We're having some work done on our house at the moment. I had to pop in to see the builder's estimator at the house this morning. He is called Dave. The painter is called Dave. The chippie is Dave and he has an assistant called Dave. When he wasn't available, they sent another chippie for a couple of days: yes, he was called Dave. The plumber is called Brian.

In the future, everyone will be famous to fifteen people.
[posted with ecto]

Saturday, January 23, 2010

Looney bins

Here in Gordon Brown's Looking Glass Britain, the Land of Perverse Incentives, there has been a steady shift of focus in law enforcement. While the underclass continue to beat their children to death, while honest citizens are stabbed in the street and gangs of feral youths are allowed to roam free,

Leicester City Council recently began fining residents £100 if their wheelie bins were put out on the wrong day.

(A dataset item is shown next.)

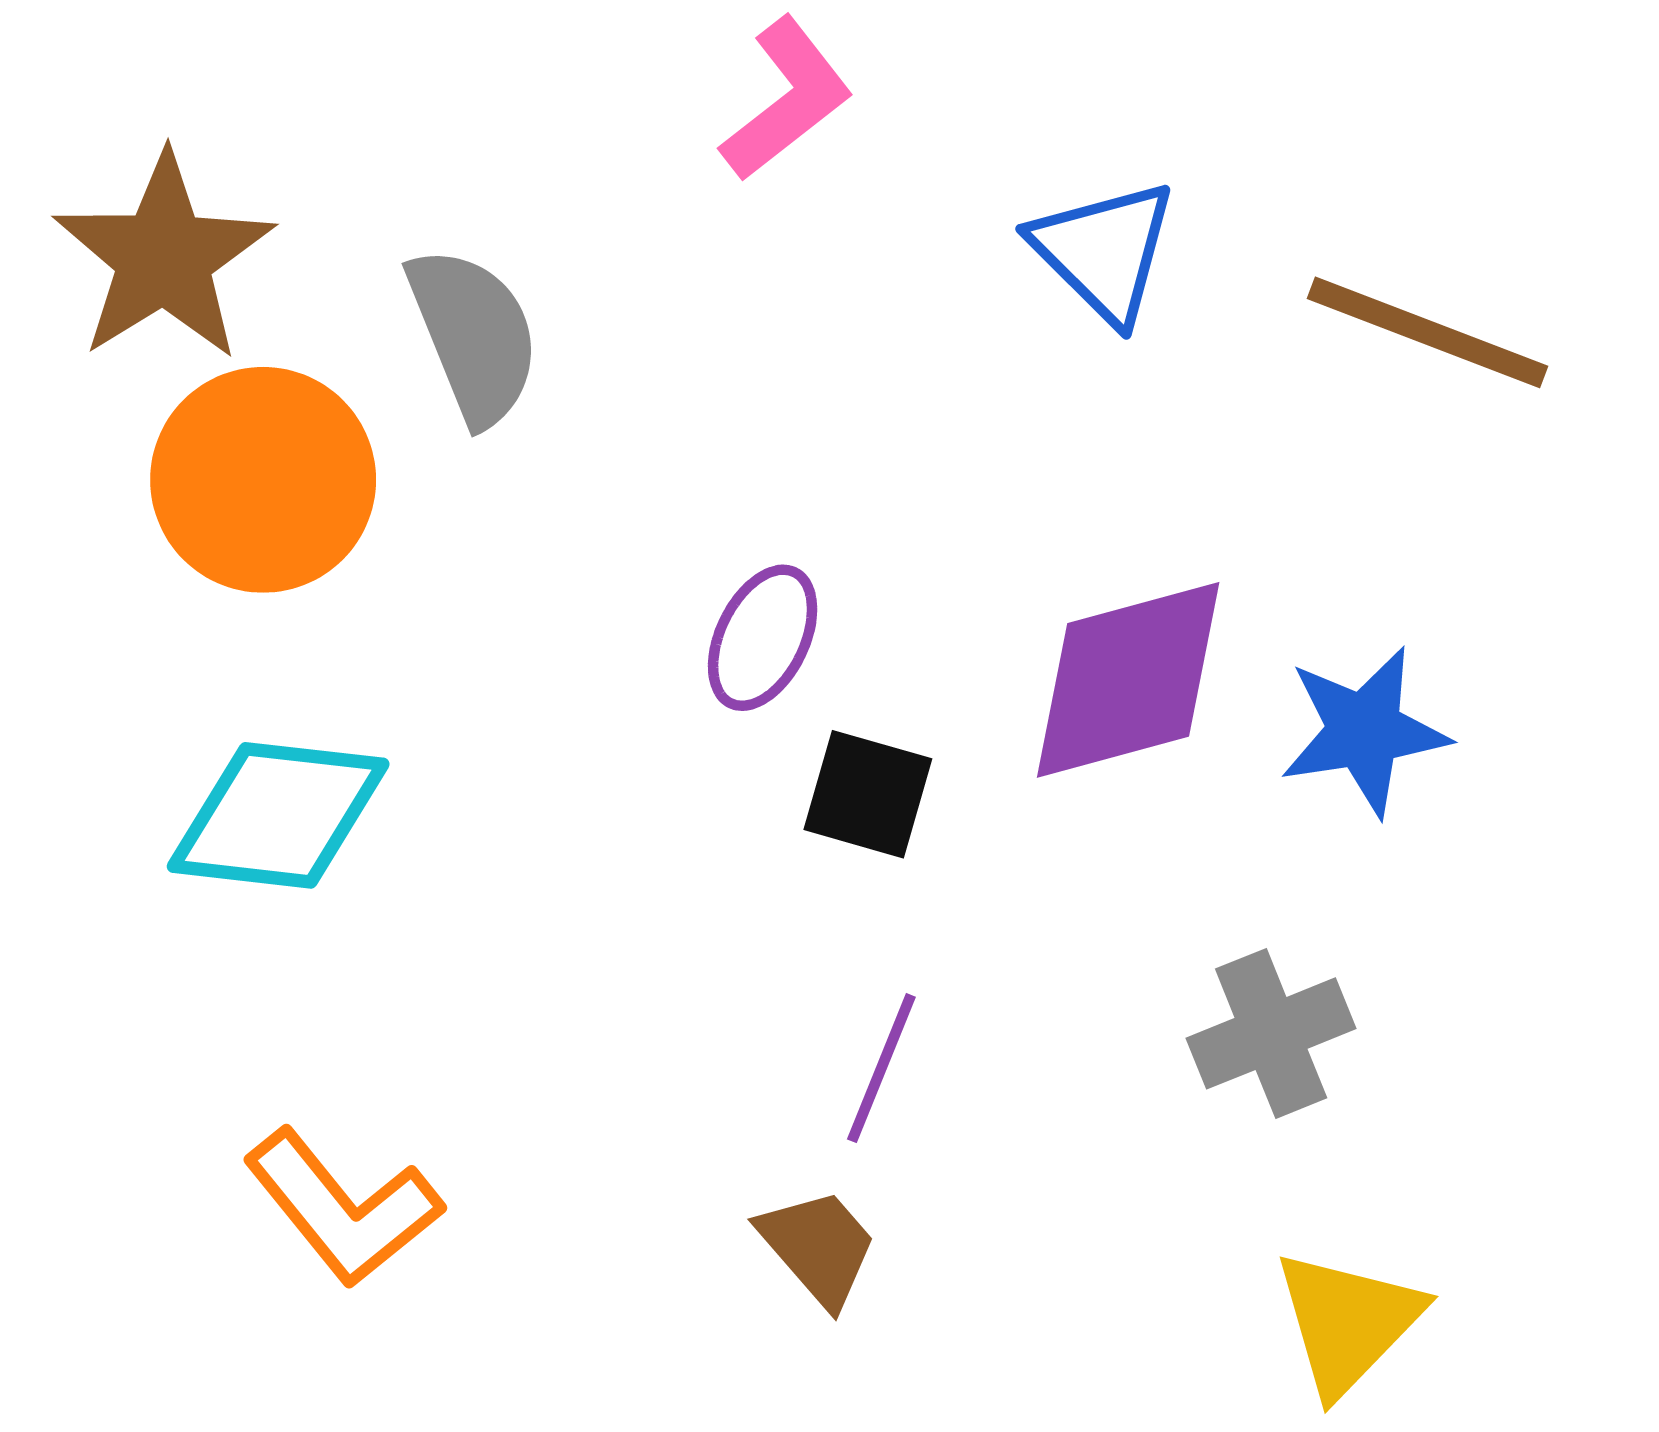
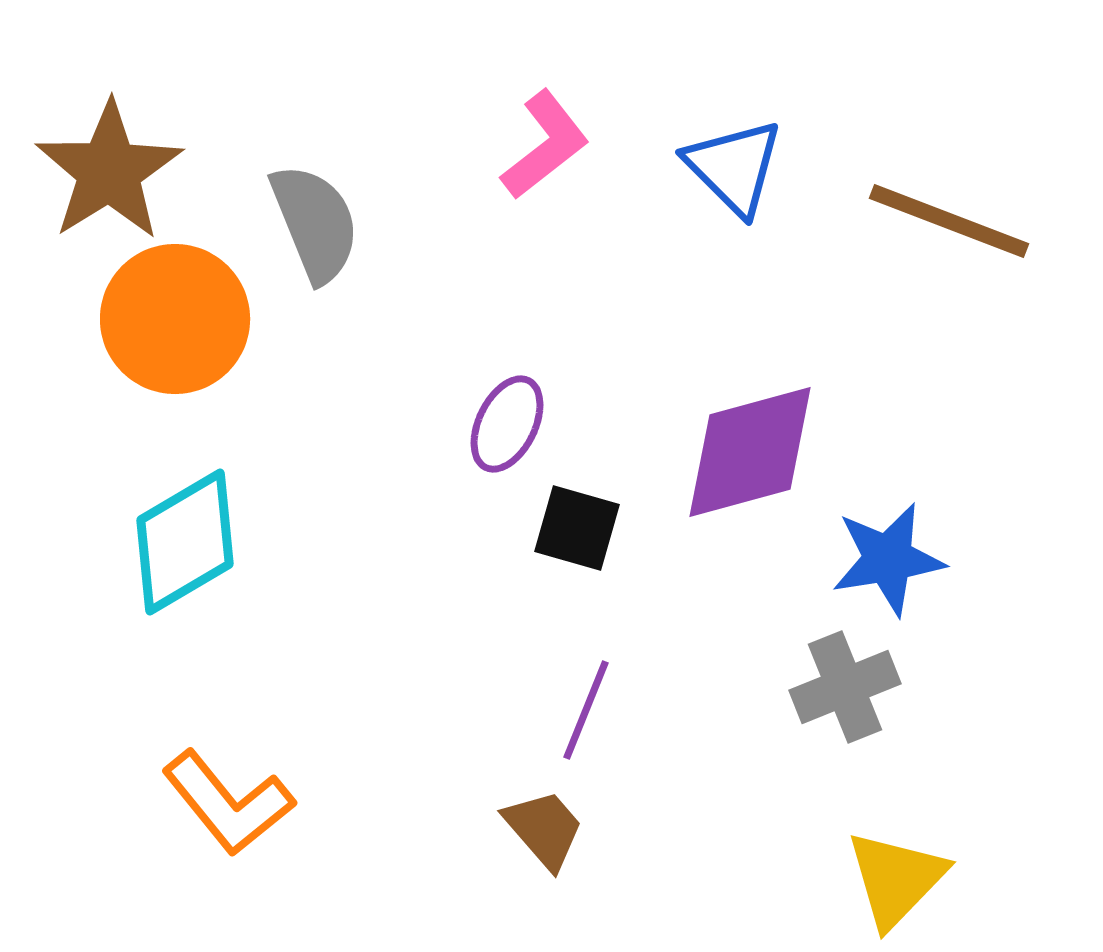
pink L-shape: (787, 99) -> (545, 145), moved
blue star: (1364, 731) -> (888, 559), moved
cyan diamond: (278, 815) -> (185, 542), turned -37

[From The laughing policemen: 'Inaccurate' data boosts arrest rate - Crime, UK - The Independent]

The idea that law enforcement is about revenues and targets rather than right and wrong is hateful, but you can't blame the police. The government's plan is clear: criminalise things that middle class homeowners might do (eg, overfill the recycling bin) and then target them to push up the revenues, since they are easy to catch and will always pay up

Householders who fail to nominate a neighbour to turn off their alarm while they are away from home can be breaking the law.

[From Blair's 'frenzied law making' : a new offence for every day spent in office - UK Politics, UK - The Independent]

I notice, by the way, that under the torrent of new laws introduced by the Labour government since 1997, such as the crackdown on the wheelie menaces, it is now an offence to set off nuclear explosion in the United Kingdom.

It is now illegal to sell grey squirrels, impersonate a traffic warden or offer Air Traffic Control services without a licence. Creating a nuclear explosion was outlawed in 1998.

[From Blair's 'frenzied law making' : a new offence for every day spent in office - UK Politics, UK - The Independent]

Presumably, had the Iranians managed to float a fission bomb up the Thames and set it off outside Parliament before 1998, we would have only been able to charge them under some noise abatement regulations or perhaps press a more serious case under environmental protection laws. We can all sleep more safely now, knowing that it is a criminal offence.

In the future, everyone will be famous to fifteen people.